The model has 275,827,680 parameters in total with the following parameters:
block_size = 2048
n_layer = 12
n_head = 12
n_embd = 1296
dropout = 0.1
The learning rate (LR) was initially set to 3e-5 until step 62,000, after which it was increased to 5e-5. Correspondingly, the batch size was increased from 48 to 60 at the same step.
We trained the model on a single DGX node with 8× A100 GPUs (80 GB HBM each).
- Total training cost: 1440 GPU hours.
- Total training steps: 160,000 global steps
Below is the training loss curve over time:
The repository contains the following key scripts:
- mp_pretrain.py: Core pretraining script with model-parallel training architecture
- inference.py: Clean inference script for generating text with the trained model
- convert_model.py: Utility to convert a pipeline-parallel model to single-GPU format
- instruct_finetuning.py: Fine-tuning script for instruction-based learning on a single GPU
- run_instruct_finetuning.sh: PBS batch script to run distributed fine-tuning
Please refer to (🤗 Model Card)[https://huggingface.co/PursuitOfDataScience/Argonne-1.0#inference] for details.
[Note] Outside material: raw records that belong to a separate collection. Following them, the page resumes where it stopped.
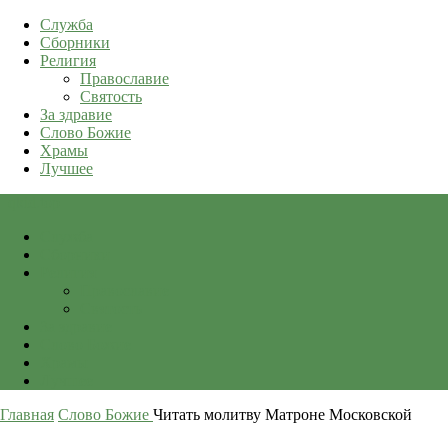
Служба
Сборники
Религия
Православие
Святость
За здравие
Слово Божие
Храмы
Лучшее
qkid.top
Служба
Сборники
Религия
Православие
Святость
За здравие
Слово Божие
Храмы
Лучшее
Главная
Слово Божие
Читать молитву Матроне Московской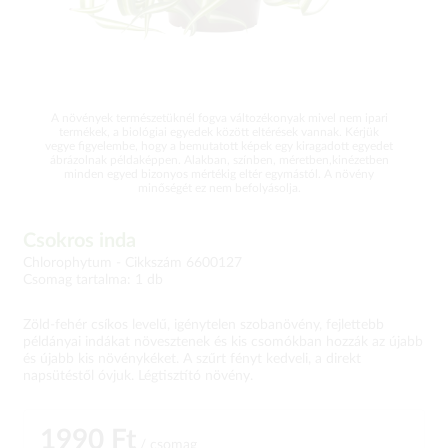
A növények természetüknél fogva változékonyak mivel nem ipari
termékek, a biológiai egyedek között eltérések vannak. Kérjük
vegye figyelembe, hogy a bemutatott képek egy kiragadott egyedet
ábrázolnak példaképpen. Alakban, színben, méretben,kinézetben
minden egyed bizonyos mértékig eltér egymástól. A növény
minőségét ez nem befolyásolja.
Csokros inda
Chlorophytum -
Cikkszám 6600127
Csomag tartalma: 1 db
Zöld-fehér csíkos levelű, igénytelen szobanövény, fejlettebb
példányai indákat növesztenek és kis csomókban hozzák az újabb
és újabb kis növénykéket. A szűrt fényt kedveli, a direkt
napsütéstől óvjuk. Légtisztító növény.
1990 Ft
/ csomag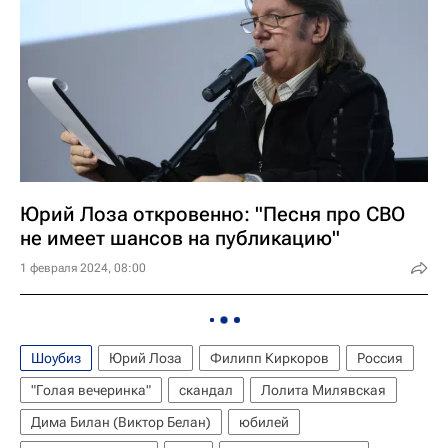
Юрий Лоза откровенно: "Песня про СВО
не имеет шансов на публикацию"
1 февраля 2024, 08:00
Шоубиз
Юрий Лоза
Филипп Киркоров
Россия
"Голая вечеринка"
скандал
Лолита Милявская
Дима Билан (Виктор Белан)
юбилей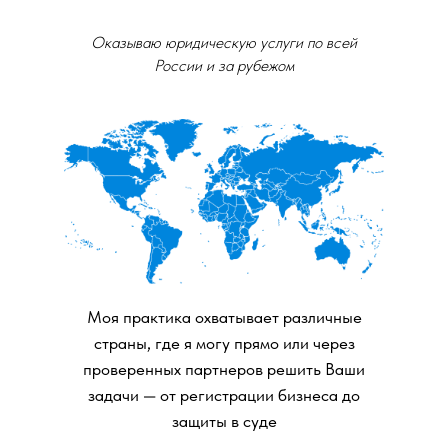
Оказываю юридическую услуги по всей
Повышение квалификации
России и за рубежом
Моя практика охватывает различные
Повышение квалификации
Повышение квалификации
страны, где я могу прямо или через
проверенных партнеров решить Ваши
задачи — от регистрации бизнеса до
защиты в суде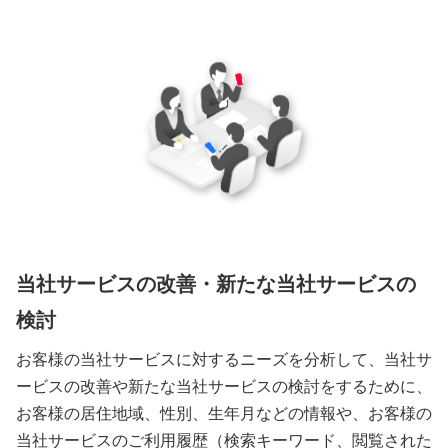
当社サービスの改善・新たな当社サービスの
検討
お客様の当社サービスに対するニーズを分析して、当社サ
ービスの改善や新たな当社サービスの検討をするために、
お客様の居住地域、性別、生年月などの情報や、お客様の
当社サービスのご利用履歴（検索キーワード、閲覧された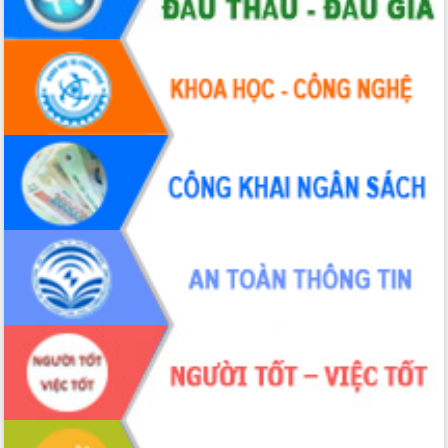
Xây dựng nông thôn mới: Nâng cao đời
sống người dân từ những mô hình thiết
thực
Quyết liệt tháo gỡ vướng mắc, đẩy
nhanh tiến độ các dự án trọng điểm
trong Khu kinh tế Nam Phú Yên
Hòn Yến phát triển du lịch gắn với bảo
tồn biển
Lấy ý kiến điều chỉnh Quy hoạch tỉnh
Đắk Lắk thời kỳ 2021-2030, tầm nhìn
đến năm 2050
Phát động chiến dịch 30 ngày đêm
giải phóng mặt bằng Tuyến đường bộ
ven biển
Đắk Lắk nỗ lực thúc đẩy tăng trưởng
kinh tế từ 10% trở lên trong Quý
II/2026
Đắk Lắk ký kết thỏa thuận hợp tác về
chuyển đổi số giai đoạn 2026 – 2030
với Tập đoàn Bưu chính Viễn thông
Việt Nam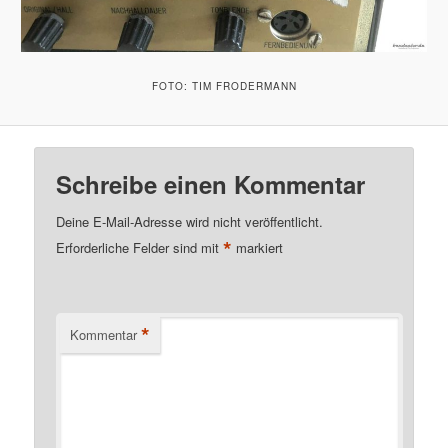
FOTO: TIM FRODERMANN
Schreibe einen Kommentar
Deine E-Mail-Adresse wird nicht veröffentlicht.
*
Erforderliche Felder sind mit
markiert
*
Kommentar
Below is an example of text generated by our pre-trained LLM using some typical prompts:
The meaning of life is tantamount to an inescapable reality. It can be seen as an inescapable reality where life is lived in a vacuum, or a mere absence of life. Life can be considered as the ultimate reality, where life is no more, where life has no purpose, and life has no meaning. Life is a form of art, rather than a mere collection or an endless expanse. It is a realm where art, music, philosophy, philosophy, and science come together to create something new, beautiful, and meaningful. It is the boundlessness of existence that creates the essence of art, music, philosophy and science. So, what does a life mean? It means something
In the future, artificial intelligence will tame the need for new ways to understand and control our lives. AI is already being used to do tasks that previously took human intelligence. But is it possible to predict what will come in the future, what will happen in the future, and how much will we be willing to pay for AI? Evolutionary scientists have been developing new technologies that can be used to create artificial intelligence. For example, AI algorithms can be used to detect objects in a scene. These algorithms have been used in the design and manufacturing of many different products. Similarly, AI algorithms can be used to predict the future by analyzing historical data and patterns in it. This information can be used to predict the future and make predictions accordingly.